[Entries taken from a collection]
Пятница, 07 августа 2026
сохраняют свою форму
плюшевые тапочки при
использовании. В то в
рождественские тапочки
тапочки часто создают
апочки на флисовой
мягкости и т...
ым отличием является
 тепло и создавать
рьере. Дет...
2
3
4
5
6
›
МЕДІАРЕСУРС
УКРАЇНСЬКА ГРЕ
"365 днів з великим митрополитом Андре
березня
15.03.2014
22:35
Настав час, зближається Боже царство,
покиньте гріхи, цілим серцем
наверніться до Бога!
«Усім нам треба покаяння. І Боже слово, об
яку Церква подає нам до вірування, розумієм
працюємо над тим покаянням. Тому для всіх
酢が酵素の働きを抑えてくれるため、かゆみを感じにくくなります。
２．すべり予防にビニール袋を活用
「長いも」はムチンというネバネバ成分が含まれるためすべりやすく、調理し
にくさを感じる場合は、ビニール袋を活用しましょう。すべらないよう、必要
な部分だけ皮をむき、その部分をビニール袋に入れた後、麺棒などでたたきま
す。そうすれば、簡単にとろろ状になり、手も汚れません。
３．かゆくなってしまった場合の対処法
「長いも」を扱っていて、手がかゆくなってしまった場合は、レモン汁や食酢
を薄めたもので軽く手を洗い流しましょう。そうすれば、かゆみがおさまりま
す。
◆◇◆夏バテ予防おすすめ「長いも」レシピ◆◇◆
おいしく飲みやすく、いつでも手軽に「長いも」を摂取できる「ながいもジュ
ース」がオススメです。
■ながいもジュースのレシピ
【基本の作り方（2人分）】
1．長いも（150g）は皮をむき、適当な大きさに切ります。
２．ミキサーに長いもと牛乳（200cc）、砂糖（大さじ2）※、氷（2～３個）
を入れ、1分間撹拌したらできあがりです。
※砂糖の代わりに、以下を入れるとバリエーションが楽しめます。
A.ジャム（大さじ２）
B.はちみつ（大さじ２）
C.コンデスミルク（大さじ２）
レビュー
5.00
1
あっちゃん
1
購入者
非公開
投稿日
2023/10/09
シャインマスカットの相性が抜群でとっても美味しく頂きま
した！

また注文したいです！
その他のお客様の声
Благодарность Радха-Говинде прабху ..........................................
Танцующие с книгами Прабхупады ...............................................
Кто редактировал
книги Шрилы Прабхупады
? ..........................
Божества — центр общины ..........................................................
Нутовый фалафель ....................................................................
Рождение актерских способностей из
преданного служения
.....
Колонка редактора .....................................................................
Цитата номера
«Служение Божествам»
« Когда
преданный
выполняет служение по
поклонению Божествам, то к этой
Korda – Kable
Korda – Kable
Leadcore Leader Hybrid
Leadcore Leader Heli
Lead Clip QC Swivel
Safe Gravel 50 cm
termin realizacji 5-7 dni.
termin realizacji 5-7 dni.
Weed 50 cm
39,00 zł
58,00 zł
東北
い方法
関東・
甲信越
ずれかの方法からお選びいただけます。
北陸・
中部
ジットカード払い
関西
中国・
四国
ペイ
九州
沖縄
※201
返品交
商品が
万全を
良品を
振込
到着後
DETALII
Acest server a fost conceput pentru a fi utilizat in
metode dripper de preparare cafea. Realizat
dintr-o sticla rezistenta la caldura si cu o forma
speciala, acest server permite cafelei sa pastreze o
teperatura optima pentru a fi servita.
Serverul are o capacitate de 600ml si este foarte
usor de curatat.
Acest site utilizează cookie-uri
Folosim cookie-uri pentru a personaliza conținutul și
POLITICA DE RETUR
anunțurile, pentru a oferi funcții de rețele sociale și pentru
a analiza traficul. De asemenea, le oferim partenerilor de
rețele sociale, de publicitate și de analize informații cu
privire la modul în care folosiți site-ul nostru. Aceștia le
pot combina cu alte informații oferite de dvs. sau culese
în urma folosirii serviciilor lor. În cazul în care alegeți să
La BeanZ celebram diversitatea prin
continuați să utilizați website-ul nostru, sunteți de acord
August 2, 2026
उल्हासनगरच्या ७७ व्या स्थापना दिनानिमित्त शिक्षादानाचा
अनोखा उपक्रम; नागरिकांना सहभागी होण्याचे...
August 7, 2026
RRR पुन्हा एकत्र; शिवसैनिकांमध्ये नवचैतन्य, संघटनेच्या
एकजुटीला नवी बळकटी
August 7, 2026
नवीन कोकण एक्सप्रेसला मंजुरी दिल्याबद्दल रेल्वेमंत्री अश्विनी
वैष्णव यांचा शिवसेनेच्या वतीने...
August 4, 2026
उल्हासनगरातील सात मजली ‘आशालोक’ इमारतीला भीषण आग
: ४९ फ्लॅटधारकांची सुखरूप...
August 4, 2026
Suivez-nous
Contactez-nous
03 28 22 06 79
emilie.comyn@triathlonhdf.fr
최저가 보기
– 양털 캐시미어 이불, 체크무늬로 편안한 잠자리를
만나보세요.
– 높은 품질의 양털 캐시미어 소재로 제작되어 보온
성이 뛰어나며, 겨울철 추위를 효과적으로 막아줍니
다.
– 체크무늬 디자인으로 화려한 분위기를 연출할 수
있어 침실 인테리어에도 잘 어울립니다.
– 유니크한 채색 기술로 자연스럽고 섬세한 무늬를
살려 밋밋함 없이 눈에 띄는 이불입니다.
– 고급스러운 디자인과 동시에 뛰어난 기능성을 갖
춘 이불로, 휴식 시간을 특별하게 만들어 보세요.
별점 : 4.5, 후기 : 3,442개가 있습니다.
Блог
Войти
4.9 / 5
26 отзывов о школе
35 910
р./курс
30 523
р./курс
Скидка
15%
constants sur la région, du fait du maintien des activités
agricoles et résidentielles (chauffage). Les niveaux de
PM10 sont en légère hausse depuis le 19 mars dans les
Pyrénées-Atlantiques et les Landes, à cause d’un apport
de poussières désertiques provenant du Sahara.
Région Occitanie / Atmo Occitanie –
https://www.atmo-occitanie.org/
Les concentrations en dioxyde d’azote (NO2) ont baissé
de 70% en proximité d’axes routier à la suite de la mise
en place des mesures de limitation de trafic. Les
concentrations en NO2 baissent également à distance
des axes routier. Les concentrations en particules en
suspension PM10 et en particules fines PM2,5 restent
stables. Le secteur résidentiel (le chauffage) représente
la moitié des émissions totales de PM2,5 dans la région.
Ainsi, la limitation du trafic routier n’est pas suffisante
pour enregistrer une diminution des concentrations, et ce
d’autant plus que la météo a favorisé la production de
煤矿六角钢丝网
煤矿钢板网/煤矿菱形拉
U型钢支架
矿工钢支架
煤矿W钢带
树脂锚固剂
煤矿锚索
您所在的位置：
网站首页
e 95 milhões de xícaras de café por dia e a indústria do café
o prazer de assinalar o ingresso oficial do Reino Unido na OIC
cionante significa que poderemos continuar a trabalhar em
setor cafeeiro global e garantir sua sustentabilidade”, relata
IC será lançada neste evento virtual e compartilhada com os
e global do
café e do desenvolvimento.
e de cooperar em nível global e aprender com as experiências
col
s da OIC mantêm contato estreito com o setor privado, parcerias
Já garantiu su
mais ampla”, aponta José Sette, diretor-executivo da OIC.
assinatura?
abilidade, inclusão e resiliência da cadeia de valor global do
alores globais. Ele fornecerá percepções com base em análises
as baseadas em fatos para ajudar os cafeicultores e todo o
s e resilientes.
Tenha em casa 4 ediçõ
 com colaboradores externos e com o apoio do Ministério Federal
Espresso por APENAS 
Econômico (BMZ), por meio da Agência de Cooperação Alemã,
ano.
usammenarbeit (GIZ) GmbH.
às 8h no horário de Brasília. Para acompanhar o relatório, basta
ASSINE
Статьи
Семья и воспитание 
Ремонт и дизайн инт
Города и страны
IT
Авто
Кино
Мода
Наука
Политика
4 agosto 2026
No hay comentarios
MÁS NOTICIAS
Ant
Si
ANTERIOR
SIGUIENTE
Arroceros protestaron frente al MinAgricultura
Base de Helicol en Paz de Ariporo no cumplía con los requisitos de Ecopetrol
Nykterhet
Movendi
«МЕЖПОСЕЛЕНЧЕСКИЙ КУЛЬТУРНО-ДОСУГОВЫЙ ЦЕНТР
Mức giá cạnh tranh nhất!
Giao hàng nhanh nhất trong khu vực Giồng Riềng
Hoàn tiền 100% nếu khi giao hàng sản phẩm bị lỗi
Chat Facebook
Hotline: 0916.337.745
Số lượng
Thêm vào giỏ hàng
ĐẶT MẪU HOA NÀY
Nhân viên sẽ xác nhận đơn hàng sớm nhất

Task item » Retype, exactly and in full, the lines above from the one containing "pot combina cu" through the one containing "03 28 22 06 79".

Answer box »
pot combina cu alte informații oferite de dvs. sau culese
în urma folosirii serviciilor lor. În cazul în care alegeți să
La BeanZ celebram diversitatea prin
continuați să utilizați website-ul nostru, sunteți de acord
August 2, 2026
उल्हासनगरच्या ७७ व्या स्थापना दिनानिमित्त शिक्षादानाचा
अनोखा उपक्रम; नागरिकांना सहभागी होण्याचे...
August 7, 2026
RRR पुन्हा एकत्र; शिवसैनिकांमध्ये नवचैतन्य, संघटनेच्या
एकजुटीला नवी बळकटी
August 7, 2026
नवीन कोकण एक्सप्रेसला मंजुरी दिल्याबद्दल रेल्वेमंत्री अश्विनी
वैष्णव यांचा शिवसेनेच्या वतीने...
August 4, 2026
उल्हासनगरातील सात मजली ‘आशालोक’ इमारतीला भीषण आग
: ४९ फ्लॅटधारकांची सुखरूप...
August 4, 2026
Suivez-nous
Contactez-nous
03 28 22 06 79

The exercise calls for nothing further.